Our data show that Omicron has developed two mechanisms that account for the escape from neutralizing antibodies: First, RBD mutations result in a partial mismatch with the initial antibody response, such that antibodies generated by RBDs from previous infection or vaccination are less well-blocking due to their specificity for previous RBD versions. Particularly, E484A mutation accounts for this type of specificity-escape, as it prominently changes an important epitope for neutralizing antibodies. Second, Omicron’s increased RBD-ACE2 affinity represents a challenge for neutralizing antibodies, as the virus’ RBD binds so strongly to ACE2 that antibodies become unable to compete and thus cannot block the virus. We call this phenomenon ‘affinity escape’ as this type of immune escape is clearly different from the more classical antibody specificity escape.

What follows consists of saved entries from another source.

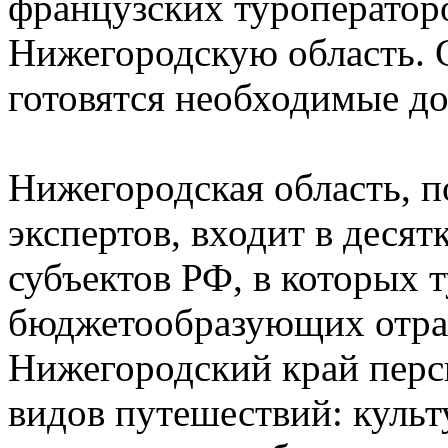
французских туроператор
Нижегородскую область. С
готовятся необходимые д
Нижегородская область, 
экспертов, входит в деся
субъектов РФ, в которых 
бюджетообразующих отрасл
Нижегородский край перс
видов путешествий: культ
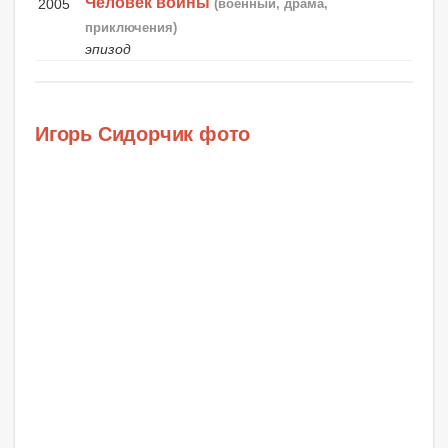
Человек войны
2005
(военный, драма,
приключения)
эпизод
Игорь Сидорчик фото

Our findings are consistent with the fact that Coronaviruses do not form serotypes, in contrast -for example- to Polio and Dengue viruses [
24]. Coronaviruses are large viruses with about three times more RNA nucleotides than most other RNA viruses. Despite the many small mutations that accumulate over time, Coronaviruses depend on a relatively high degree of genetic and structural stability which is assured by the RNA proofreading system of Coronaviruses [
25]. For enhancing transmission, an apparently better strategy than novel serotypes is to increase receptor affinity, a phenomenon that is now well documented for SARS-CoV-2 [
9,
11,
26,
27]. The new phenomenon of ‘affinity escape’ from neutralizing antibodies allows for a better understanding of the interactions of the virus with the immune system. We suggest that vaccines may be rendered more efficient by optimization for inducing large numbers of neutralizing antibodies with high affinity. It is well known that booster vaccinations significantly contribute to this aim, as continued affinity maturation in germinal centers of secondary lymphoid organs selectively generates and promotes high-affinity antibodies [
28]. Indeed, individuals who have received three rather than only two RNA vaccinations reach relatively high protection from Omicron [
29,
30,
31], although these vaccinations are still based on RBD
WT (Wuhan), supporting the notion that antibody specificity may not be the major reason for a breakthrough in infections. Overall, the net effect of the antibody response is a combination of specificity, activity, and titer. Mass action effect (i.e., a high magnitude response) can compensate for some shortcomings in affinity.
In summary, both Delta and Omicron VOCs show enhanced receptor affinity translated into reduced neutralization (affinity escape). For Omicron, reduction in a neutralization is, however, much more pronounced as its affinity escape is combined with specificity escape.